Moisturizers	Integral part of AD therapy, including in patients on biological treatment since it is able to reduce inflammation and itching but not xerosis.
Topical	corticosteroids Recommended for mild-to-moderate forms; they can be also helpful to accelerate the response to systemic drugs, including biologics, to increase the efficacy and to control the flares.
Topical calcineurin inhibitors	Recommended as steroid-sparing agents in long term therapy and mostly for the sensitive areas (face, skin folds and genitals). Useful to treat facial dermatitis (not responsive to dupilumab or dupilumab associated) and to prevent dupilumab associated conjunctivitis, if peripalpebral eczema is present.

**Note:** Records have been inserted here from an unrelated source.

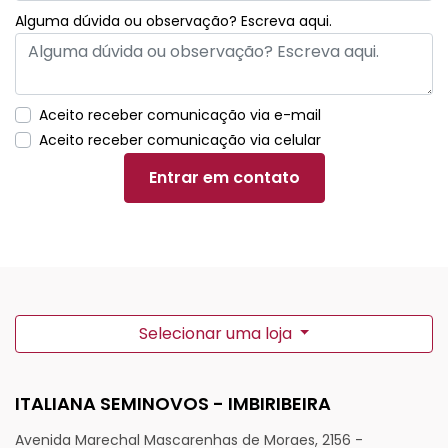
Alguma dúvida ou observação? Escreva aqui.
Aceito receber comunicação via e-mail
Aceito receber comunicação via celular
Entrar em contato
Selecionar uma loja
ITALIANA SEMINOVOS - IMBIRIBEIRA
Avenida Marechal Mascarenhas de Moraes, 2156 -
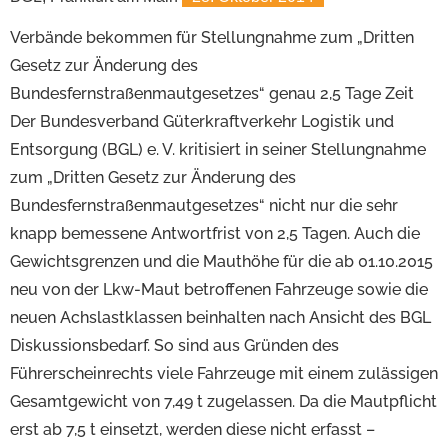
Verbände bekommen für Stellungnahme zum „Dritten
Gesetz zur Änderung des
Bundesfernstraßenmautgesetzes“ genau 2,5 Tage Zeit
Der Bundesverband Güterkraftverkehr Logistik und
Entsorgung (BGL) e. V. kritisiert in seiner Stellungnahme
zum „Dritten Gesetz zur Änderung des
Bundesfernstraßenmautgesetzes“ nicht nur die sehr
knapp bemessene Antwortfrist von 2,5 Tagen. Auch die
Gewichtsgrenzen und die Mauthöhe für die ab 01.10.2015
neu von der Lkw-Maut betroffenen Fahrzeuge sowie die
neuen Achslastklassen beinhalten nach Ansicht des BGL
Diskussionsbedarf. So sind aus Gründen des
Führerscheinrechts viele Fahrzeuge mit einem zulässigen
Gesamtgewicht von 7,49 t zugelassen. Da die Mautpflicht
erst ab 7,5 t einsetzt, werden diese nicht erfasst –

Phototherapy	Used as second-line treatment, after failure of first-line treatment (emollients, topical steroids, and topical calcineurin inhibitors), or as maintenance therapy in patients with chronic disease.
Traditional systemic drugs	First line therapy for severe forms and a valid choice in combination with dupilumab and in case of inadequate response to biological drug, maintaining a good safety profile.